Of course, some of these — such as Bosnia or the Baltic states —
were not entirely "new," having experienced some form of national
recognition in an earlier era. By contrast, in the last 2,000 years,
the Kurds have never had their own country.
They are the largest ethnic group to have lived in permanent
diaspora. Will the more than 30 million Kurds now living in a region
larger than Texas, one that spreads from eastern Turkey, across
northern Iraq and into Iran, succeed in obtaining their own nation?
Kevin McKiernan avoids a direct answer to that question in his new
book, "The Kurds: A People in Search of Their Homeland." Indeed,
notwithstanding its title, this book isn't a treatise on
self-determination. Rather, it is a kind of personal travelogue,
with both the strengths and weaknesses that genre entails.
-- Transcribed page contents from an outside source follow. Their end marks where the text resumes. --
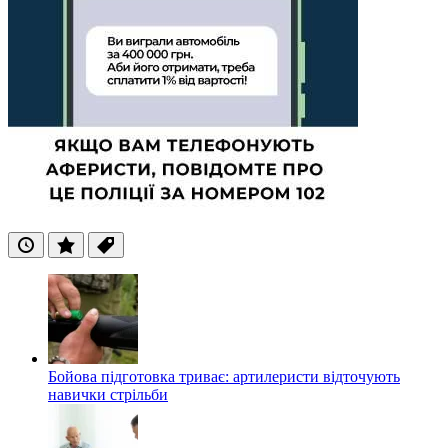
Останні
Популярні
Теги
Бойова підготовка триває: артилеристи відточують
навички стрільби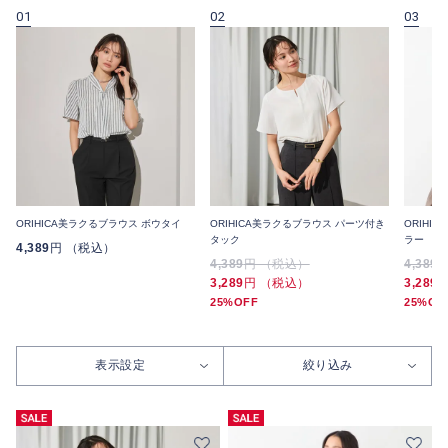
01
02
03
ORIHICA美ラクるブラウス ボウタイ
ORIHICA美ラクるブラウス パーツ付き
ORIHI
タック
ラー
4,389
円 （税込）
4,389
円 （税込）
4,389
3,289
円 （税込）
3,289
25%OFF
25%OF
表示設定
絞り込み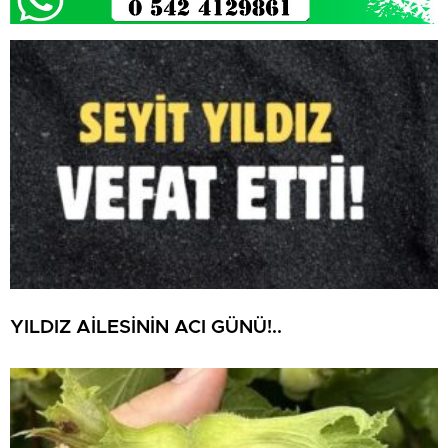
YILDIZ AİLESİNİN ACI GÜNÜ!..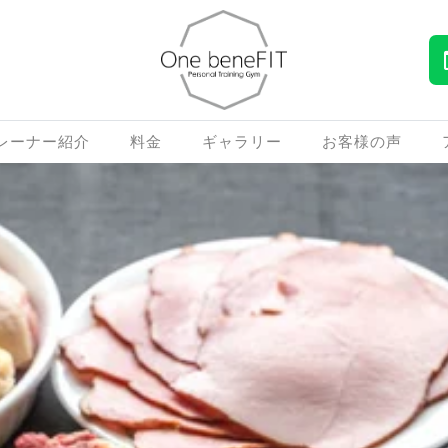
レーナー紹介
料金
ギャラリー
お客様の声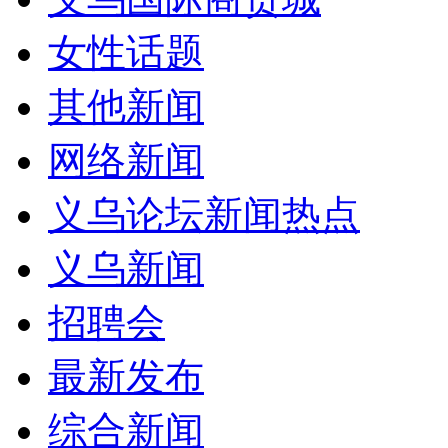
女性话题
其他新闻
网络新闻
义乌论坛新闻热点
义乌新闻
招聘会
最新发布
综合新闻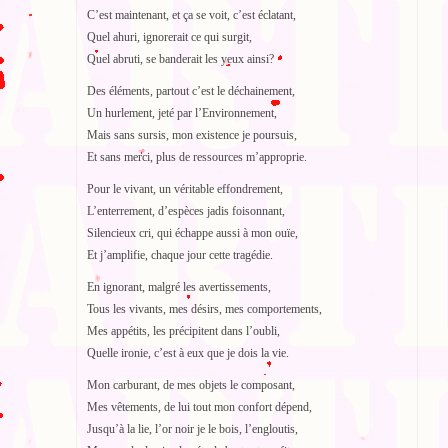
C’est maintenant, et ça se voit, c’est éclatant,
Quel ahuri, ignorerait ce qui surgit,
Quel abruti, se banderait les yeux ainsi?
Des éléments, partout c’est le déchainement,
Un hurlement, jeté par l’Environnement,
Mais sans sursis, mon existence je poursuis,
Et sans merci, plus de ressources m’approprie.
Pour le vivant, un véritable effondrement,
L’enterrement, d’espèces jadis foisonnant,
Silencieux cri, qui échappe aussi à mon ouïe,
Et j’amplifie, chaque jour cette tragédie.
En ignorant, malgré les avertissements,
Tous les vivants, mes désirs, mes comportements,
Mes appétits, les précipitent dans l’oubli,
Quelle ironie, c’est à eux que je dois la vie.
Mon carburant, de mes objets le composant,
Mes vêtements, de lui tout mon confort dépend,
Jusqu’à la lie, l’or noir je le bois, l’engloutis,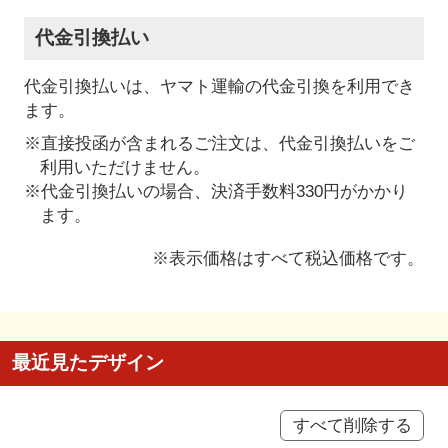
代金引換払い
代金引換払いは、ヤマト運輸の代金引換を利用でき
ます。
※直接投函が含まれるご注文は、代金引換払いをご
利用いただけません。
※代金引換払いの場合、決済手数料330円がかかり
ます。
※表示価格はすべて税込価格です。
最近見たデザイン
すべて削除する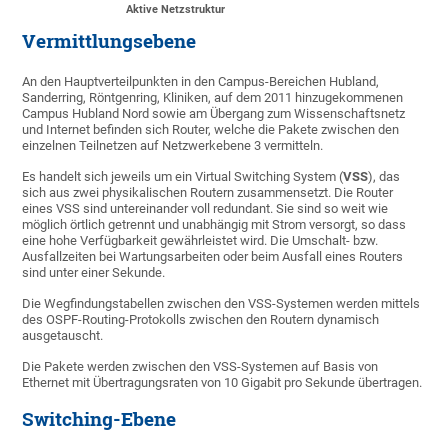
Aktive Netzstruktur
Vermittlungsebene
An den Hauptverteilpunkten in den Campus-Bereichen Hubland,
Sanderring, Röntgenring, Kliniken, auf dem 2011 hinzugekommenen
Campus Hubland Nord sowie am Übergang zum Wissenschaftsnetz
und Internet befinden sich Router, welche die Pakete zwischen den
einzelnen Teilnetzen auf Netzwerkebene 3 vermitteln.
Es handelt sich jeweils um ein Virtual Switching System (
VSS
), das
sich aus zwei physikalischen Routern zusammensetzt. Die Router
eines VSS sind untereinander voll redundant. Sie sind so weit wie
möglich örtlich getrennt und unabhängig mit Strom versorgt, so dass
eine hohe Verfügbarkeit gewährleistet wird. Die Umschalt- bzw.
Ausfallzeiten bei Wartungsarbeiten oder beim Ausfall eines Routers
sind unter einer Sekunde.
Die Wegfindungstabellen zwischen den VSS-Systemen werden mittels
des OSPF-Routing-Protokolls zwischen den Routern dynamisch
ausgetauscht.
Die Pakete werden zwischen den VSS-Systemen auf Basis von
Ethernet mit Übertragungsraten von 10 Gigabit pro Sekunde übertragen.
Switching-Ebene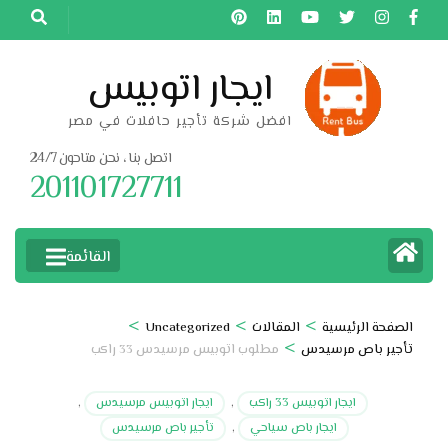
خطى
لى
لمحتوى
ايجار اتوبيس
اضغط
افضل شركة تأجير حافلات في مصر
Enter
اتصل بنا ، نحن متاحون 24/7
201101727711
القائمة
>
>
>
الصفحة الرئيسية
المقالات
Uncategorized
>
تأجير باص مرسيدس
مطلوب اتوبيس مرسيدس 33 راكب
ايجار اتوبيس 33 راكب
,
ايجار اتوبيس مرسيدس
,
ايجار باص سياحي
,
تأجير باص مرسيدس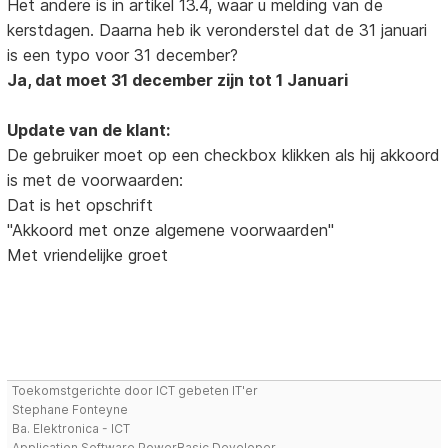
Het andere is in artikel 13.4, waar u melding van de
kerstdagen. Daarna heb ik veronderstel dat de 31 januari
is een typo voor 31 december?
Ja, dat moet 31 december zijn tot 1 Januari
Update van de klant:
De gebruiker moet op een checkbox klikken als hij akkoord
is met de voorwaarden:
Dat is het opschrift
"Akkoord met onze algemene voorwaarden"
Met vriendelijke groet
Toekomstgerichte door ICT gebeten IT'er
Stephane Fonteyne
Ba. Elektronica - ICT
Application Software PowerBasic Developer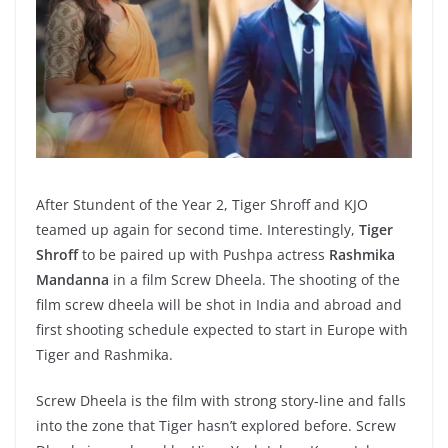
After Stundent of the Year 2, Tiger Shroff and KJO
teamed up again for second time. Interestingly,
Tiger
Shroff
to be paired up with Pushpa actress
Rashmika
Mandanna
in a film Screw Dheela. The shooting of the
film screw dheela will be shot in India and abroad and
first shooting schedule expected to start in Europe with
Tiger and Rashmika.
Screw Dheela is the film with strong story-line and falls
into the zone that Tiger hasn’t explored before. Screw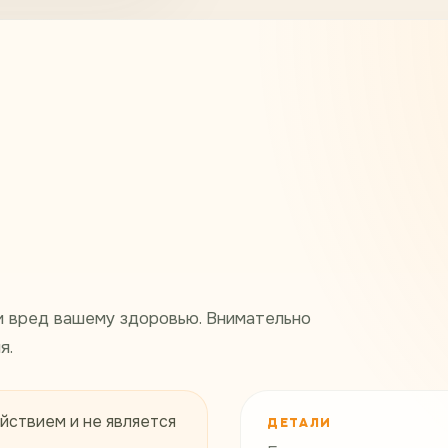
и вред вашему здоровью. Внимательно
я.
йствием и не является
ДЕТАЛИ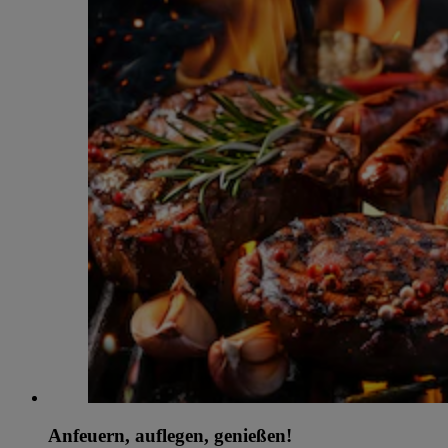
Anfeuern, auflegen, genießen!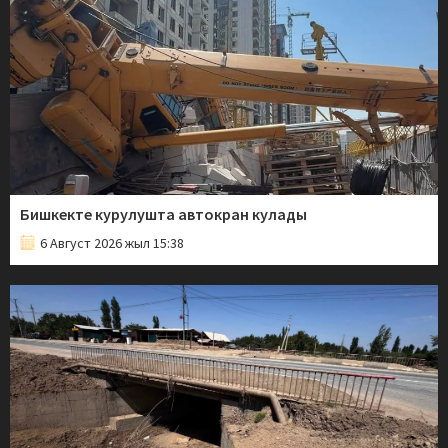
Бишкекте курулушта автокран кулады
6 Август 2026 жыл 15:38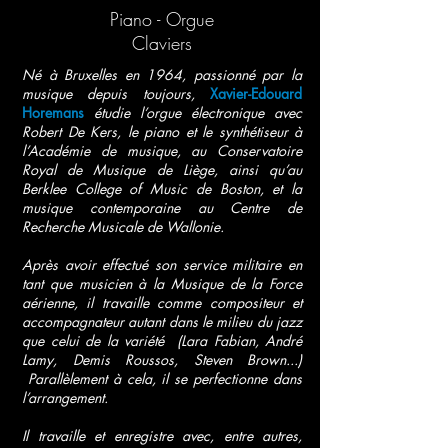
Piano - Orgue
Claviers
Né à Bruxelles en 1964, passionné par la
musique depuis toujours,
Xavier-Edouard
Horemans
étudie l’orgue électronique avec
Robert De Kers, le piano et le synthétiseur à
l’Académie de musique, au Conservatoire
Royal de Musique de Liège, ainsi qu’au
Berklee College of Music de Boston, et la
musique contemporaine au Centre de
Recherche Musicale de Wallonie.
Après avoir effectué son service militaire en
tant que musicien à la Musique de la Force
aérienne, il travaille comme compositeur et
accompagnateur autant dans le milieu du jazz
que celui de la variété (Lara Fabian, André
Lamy, Demis Roussos, Steven Brown...)
Parallèlement à cela, il se perfectionne dans
l’arrangement.
Il travaille et enregistre avec, entre autres,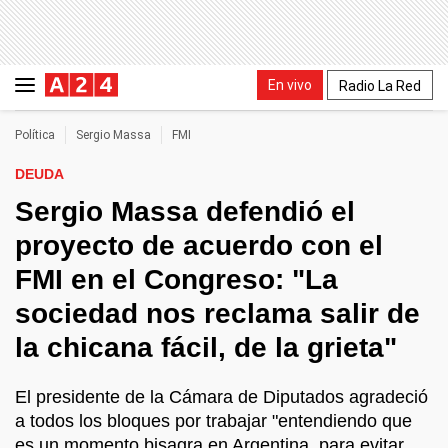
En vivo
Radio La Red
Política
Sergio Massa
FMI
DEUDA
Sergio Massa defendió el
proyecto de acuerdo con el
FMI en el Congreso: "La
sociedad nos reclama salir de
la chicana fácil, de la grieta"
El presidente de la Cámara de Diputados agradeció
a todos los bloques por trabajar "entendiendo que
es un momento bisagra en Argentina, para evitar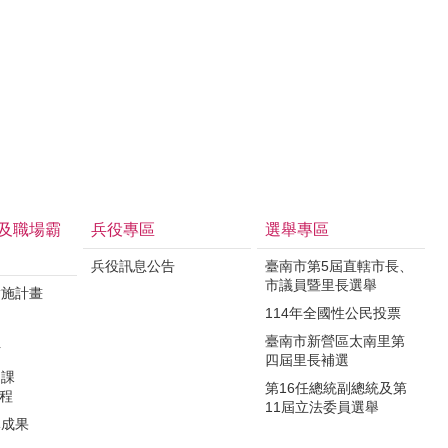
及職場霸
兵役專區
選舉專區
兵役訊息公告
臺南市第5屆直轄市長、
市議員暨里長選舉
實施計畫
114年全國性公民投票
制
臺南市新營區太南里第
析
四屆里長補選
力課
第16任總統副總統及第
課程
11屆立法委員選舉
導成果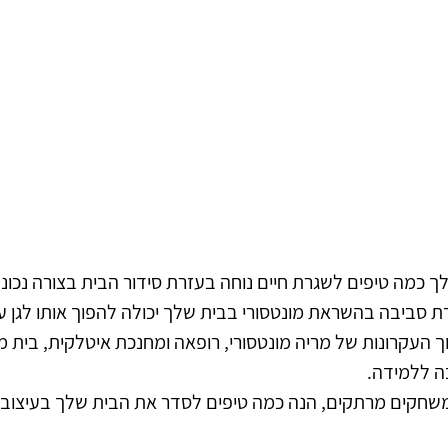
ך כמה טיפים לשגרת חיים נוחה בעזרת סידור הבית בצורה נכו
רת סביבה בהשראת מונטסורי בבית שלך יכולה להפוך אותו לגן ע
וך העקרונות של מריה מונטסורי, רופאה ומחנכת איטלקית, בית מ
ה ללמידה. 
משחקים מרתקים, הנה כמה טיפים לסדר את הבית שלך בעיצוב מ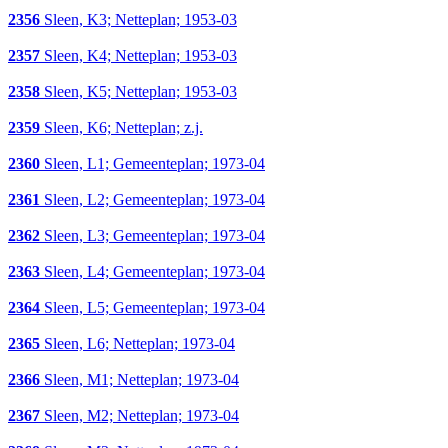
2356
Sleen, K3; Netteplan; 1953-03
2357
Sleen, K4; Netteplan; 1953-03
2358
Sleen, K5; Netteplan; 1953-03
2359
Sleen, K6; Netteplan; z.j.
2360
Sleen, L1; Gemeenteplan; 1973-04
2361
Sleen, L2; Gemeenteplan; 1973-04
2362
Sleen, L3; Gemeenteplan; 1973-04
2363
Sleen, L4; Gemeenteplan; 1973-04
2364
Sleen, L5; Gemeenteplan; 1973-04
2365
Sleen, L6; Netteplan; 1973-04
2366
Sleen, M1; Netteplan; 1973-04
2367
Sleen, M2; Netteplan; 1973-04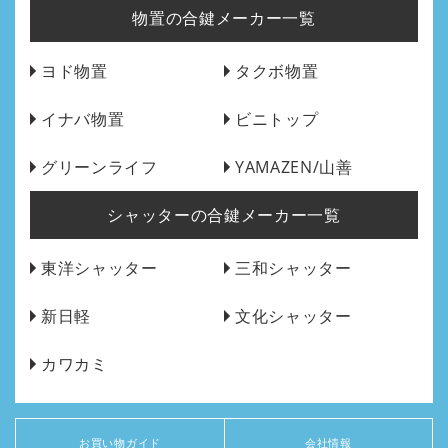
物置の合鍵メーカー一覧
ヨド物置
タクボ物置
イナバ物置
ビニトップ
グリーンライフ
YAMAZEN/山善
シャッターの合鍵メーカー一覧
東洋シャッター
三和シャッター
新日軽
文化シャッター
カワカミ
お買い物ガイド
会社情報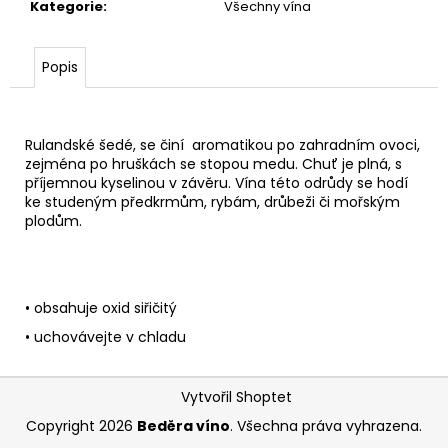
Kategorie
:
Všechny vína
Popis
Rulandské šedé, se činí
aromatikou po zahradním ovoci,
zejména po hruškách se stopou medu. Chuť je plná, s
příjemnou kyselinou v závěru. Vína této odrůdy se hodí
ke studeným předkrmům, rybám, drůbeži či mořským
plodům.
• obsahuje oxid siřičitý
• uchovávejte v chladu
Z
Vytvořil Shoptet
á
Copyright 2026
Beděra víno
. Všechna práva vyhrazena.
p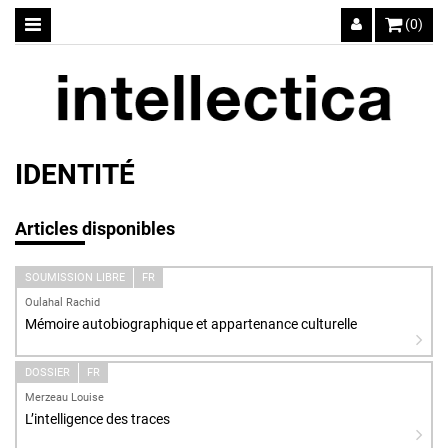
(0)
IDENTITÉ
Articles disponibles
SOUMISSION LIBRE
FR
Oulahal Rachid
Mémoire autobiographique et appartenance culturelle
DOSSIER
FR
Merzeau Louise
L’intelligence des traces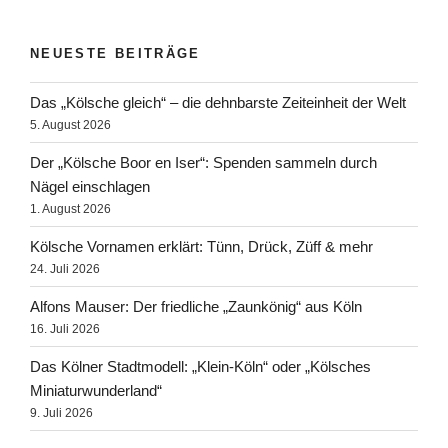
NEUESTE BEITRÄGE
Das „Kölsche gleich“ – die dehnbarste Zeiteinheit der Welt
5. August 2026
Der „Kölsche Boor en Iser“: Spenden sammeln durch
Nägel einschlagen
1. August 2026
Kölsche Vornamen erklärt: Tünn, Drück, Züff & mehr
24. Juli 2026
Alfons Mauser: Der friedliche „Zaunkönig“ aus Köln
16. Juli 2026
Das Kölner Stadtmodell: „Klein-Köln“ oder „Kölsches
Miniaturwunderland“
9. Juli 2026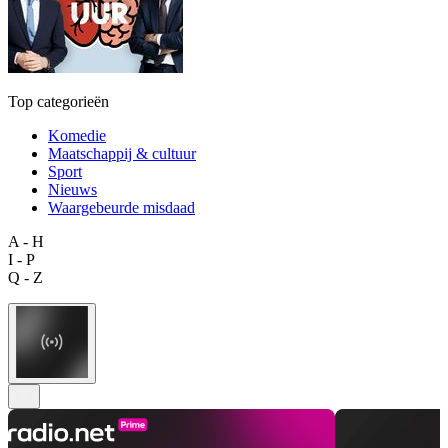
Top categorieën
Komedie
Maatschappij & cultuur
Sport
Nieuws
Waargebeurde misdaad
A - H
I - P
Q - Z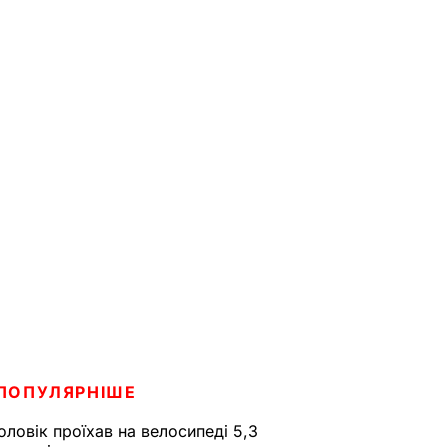
ПОПУЛЯРНІШЕ
оловік проїхав на велосипеді 5,3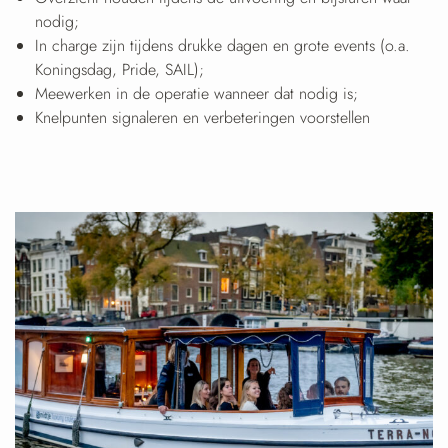
nodig;
In charge zijn tijdens drukke dagen en grote events (o.a.
Koningsdag, Pride, SAIL);
Meewerken in de operatie wanneer dat nodig is;
Knelpunten signaleren en verbeteringen voorstellen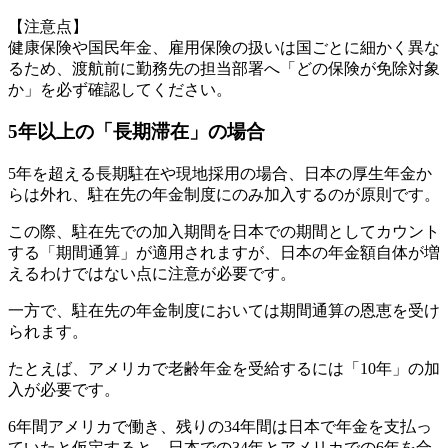
【注意点】
健康保険や国民年金、雇用保険の扱いは国ごとに細かく異な
るため、渡航前に勤務先の担当部署へ「どの保険が免除対象
か」を必ず確認してください。
5年以上の「長期滞在」の場合
5年を超える長期駐在や現地採用の場合、日本の厚生年金か
らは外れ、駐在先の年金制度にのみ加入するのが原則です。
この際、駐在先での加入期間を日本での期間としてカウント
する「期間通算」が適用されますが、日本の年金額自体が増
えるわけではない点に注意が必要です。
一方で、駐在先の年金制度においては期間通算の恩恵を受け
られます。
たとえば、アメリカで老齢年金を受給するには「10年」の加
入が必要です。
6年間アメリカで働き、残りの34年間は日本で年金を支払っ
ていたと仮定すると、日本での34年とアメリカでの6年を合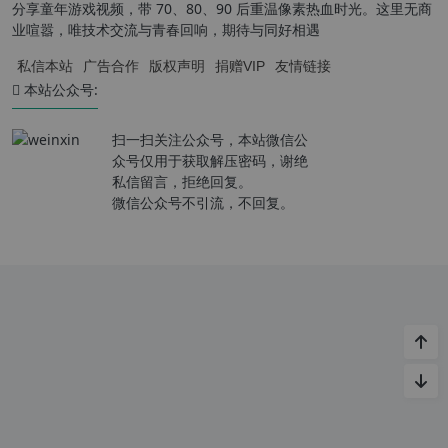
分享童年游戏视频，带 70、80、90 后重温像素热血时光。这里无商
业喧嚣，唯技术交流与青春回响，期待与同好相遇
私信本站
广告合作
版权声明
捐赠VIP
友情链接
本站公众号:
扫一扫关注公众号，本站微信公
众号仅用于获取解压密码，谢绝
私信留言，拒绝回复。
微信公众号不引流，不回复。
Its
strength is McKiernan's knowledge of his subject — he's spent years
as a journalist among the Kurds, writes perceptively of their
culture and heritage, and offers captivating portraits of Kurds he
has come to know.
But the book lacks an analytic framework. It's frustrating to be
given so much information about the Kurds' aspirations without
analysis of how they might draw on their situation to make a
different future. And that story is complicated because the issues
differ for Kurds in the three countries where they have large
populations. |

The Kurds : A
People in Search of Their Homeland. By Kevin McKiernan
BUY The from Amazon- click here
|
Still, anyone who has an interest in this ancient corner of the
world will find McKiernan's book engaging and informative. Readers
will come away with this overriding message: Whether or not the
Kurds succeed in forming a country, the drive toward nationhood
dominates their life and culture today.
McKiernan recounts the day in April 2002 when Barham Salih, then the
prime minister of what was the semiautonomous region of Kurdistan in
northern Iraq, and now a key political player in Baghdad, noted
gleefully that Newsweek used the word 'Kurdistan' in a headline.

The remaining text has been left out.